This also gets to the point and purpose of the gathered church. Many churches pick one side or the other saying it’s either for Christians, or it’s for the unchurched. Others will try to balance that out and say it’s both. But the real purpose for the gathered church is for God. With the focus and purpose being on God, we then have to articulate how we go about focusing on God, which gets to our liturgies. Another book I’m currently reading, Reformation Worship, states, “The mission of the church, Christ’s bride, is worship and witness.” Once again, it’s easy to focus on one or the other, it’s much more difficult to encourage a faithful pursuit of both areas. We are commanded to meet together (Hebrews 10:25), and to go and make disciples (Matthew 28:19).

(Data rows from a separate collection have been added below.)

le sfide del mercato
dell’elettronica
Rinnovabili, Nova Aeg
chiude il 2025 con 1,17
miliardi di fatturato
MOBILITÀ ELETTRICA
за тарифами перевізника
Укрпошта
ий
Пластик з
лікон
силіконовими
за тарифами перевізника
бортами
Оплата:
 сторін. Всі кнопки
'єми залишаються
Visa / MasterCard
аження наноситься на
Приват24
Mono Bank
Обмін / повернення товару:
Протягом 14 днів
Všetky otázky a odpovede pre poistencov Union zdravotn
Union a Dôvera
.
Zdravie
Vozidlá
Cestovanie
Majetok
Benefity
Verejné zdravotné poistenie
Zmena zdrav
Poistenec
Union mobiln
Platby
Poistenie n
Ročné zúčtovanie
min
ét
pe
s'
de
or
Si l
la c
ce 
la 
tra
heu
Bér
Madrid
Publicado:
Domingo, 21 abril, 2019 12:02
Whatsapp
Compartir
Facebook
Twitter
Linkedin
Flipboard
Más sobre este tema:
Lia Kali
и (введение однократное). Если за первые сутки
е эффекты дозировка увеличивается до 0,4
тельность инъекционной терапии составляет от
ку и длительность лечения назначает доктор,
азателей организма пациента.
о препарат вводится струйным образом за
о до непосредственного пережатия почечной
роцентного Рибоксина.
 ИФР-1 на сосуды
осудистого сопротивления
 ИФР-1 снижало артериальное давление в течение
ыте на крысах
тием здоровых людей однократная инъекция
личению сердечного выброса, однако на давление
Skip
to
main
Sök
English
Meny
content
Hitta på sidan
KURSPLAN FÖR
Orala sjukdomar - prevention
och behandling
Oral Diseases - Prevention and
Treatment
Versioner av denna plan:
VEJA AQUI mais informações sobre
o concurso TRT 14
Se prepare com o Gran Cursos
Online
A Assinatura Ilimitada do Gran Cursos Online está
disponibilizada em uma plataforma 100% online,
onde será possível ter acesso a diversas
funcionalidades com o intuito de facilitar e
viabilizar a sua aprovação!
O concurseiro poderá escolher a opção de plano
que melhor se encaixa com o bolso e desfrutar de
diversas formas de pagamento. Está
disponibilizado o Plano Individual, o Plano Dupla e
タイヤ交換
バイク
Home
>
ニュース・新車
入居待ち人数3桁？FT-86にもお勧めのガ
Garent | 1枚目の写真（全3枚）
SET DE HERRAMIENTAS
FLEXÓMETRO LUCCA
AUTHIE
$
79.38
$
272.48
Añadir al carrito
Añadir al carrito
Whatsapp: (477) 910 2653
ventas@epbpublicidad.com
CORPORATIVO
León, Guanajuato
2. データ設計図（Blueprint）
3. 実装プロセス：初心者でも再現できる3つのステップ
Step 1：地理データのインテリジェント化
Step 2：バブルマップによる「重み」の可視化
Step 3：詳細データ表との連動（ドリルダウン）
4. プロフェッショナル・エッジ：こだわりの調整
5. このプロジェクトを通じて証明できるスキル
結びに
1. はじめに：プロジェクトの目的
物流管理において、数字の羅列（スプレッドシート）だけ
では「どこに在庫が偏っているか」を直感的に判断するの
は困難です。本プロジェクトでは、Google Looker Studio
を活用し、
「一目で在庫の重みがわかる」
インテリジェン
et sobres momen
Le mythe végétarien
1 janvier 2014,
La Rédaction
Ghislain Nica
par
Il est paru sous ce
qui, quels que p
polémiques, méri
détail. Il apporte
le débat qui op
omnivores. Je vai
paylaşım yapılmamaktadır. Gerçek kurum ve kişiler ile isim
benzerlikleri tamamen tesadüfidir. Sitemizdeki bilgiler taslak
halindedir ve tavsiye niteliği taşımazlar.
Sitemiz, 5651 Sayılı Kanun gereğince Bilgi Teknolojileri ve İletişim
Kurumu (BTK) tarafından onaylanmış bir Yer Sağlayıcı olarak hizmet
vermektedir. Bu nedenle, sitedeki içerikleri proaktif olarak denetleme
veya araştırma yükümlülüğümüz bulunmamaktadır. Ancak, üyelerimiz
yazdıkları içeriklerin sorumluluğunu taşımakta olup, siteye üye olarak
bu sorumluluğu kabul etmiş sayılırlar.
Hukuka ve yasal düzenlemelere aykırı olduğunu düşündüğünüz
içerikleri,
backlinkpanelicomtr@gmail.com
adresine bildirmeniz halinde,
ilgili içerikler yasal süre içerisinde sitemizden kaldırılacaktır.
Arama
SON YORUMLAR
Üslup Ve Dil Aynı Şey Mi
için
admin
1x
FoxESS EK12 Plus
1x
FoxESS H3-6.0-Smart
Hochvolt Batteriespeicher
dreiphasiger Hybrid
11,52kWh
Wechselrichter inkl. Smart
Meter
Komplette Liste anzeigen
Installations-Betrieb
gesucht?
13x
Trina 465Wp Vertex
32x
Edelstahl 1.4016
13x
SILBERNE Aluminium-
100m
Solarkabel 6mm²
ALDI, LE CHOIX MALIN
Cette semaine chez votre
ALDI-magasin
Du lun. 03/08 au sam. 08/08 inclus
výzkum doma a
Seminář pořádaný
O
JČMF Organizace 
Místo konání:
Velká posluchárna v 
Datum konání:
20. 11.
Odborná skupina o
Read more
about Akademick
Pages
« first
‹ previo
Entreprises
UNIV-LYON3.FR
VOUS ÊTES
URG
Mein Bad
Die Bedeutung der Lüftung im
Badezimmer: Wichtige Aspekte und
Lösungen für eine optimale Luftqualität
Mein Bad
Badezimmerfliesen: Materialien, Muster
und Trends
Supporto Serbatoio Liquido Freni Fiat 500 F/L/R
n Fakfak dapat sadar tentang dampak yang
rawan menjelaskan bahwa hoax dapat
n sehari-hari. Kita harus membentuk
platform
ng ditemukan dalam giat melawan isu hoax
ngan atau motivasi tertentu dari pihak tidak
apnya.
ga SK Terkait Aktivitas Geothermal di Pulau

Our worship services, or liturgies, either help or hinder us from seeing God as he truly is (see ‘The Visible Gospel’ for one way for us to structure our services to better understand God). For many people, this is unfortunately the only time they set aside each week to “fix their eyes on Christ” (Hebrews 12:2), so it is vital for us to be faithful with our task as worship leaders to plan our liturgies in such a way that they help us marvel at God’s goodness and grace in our lives.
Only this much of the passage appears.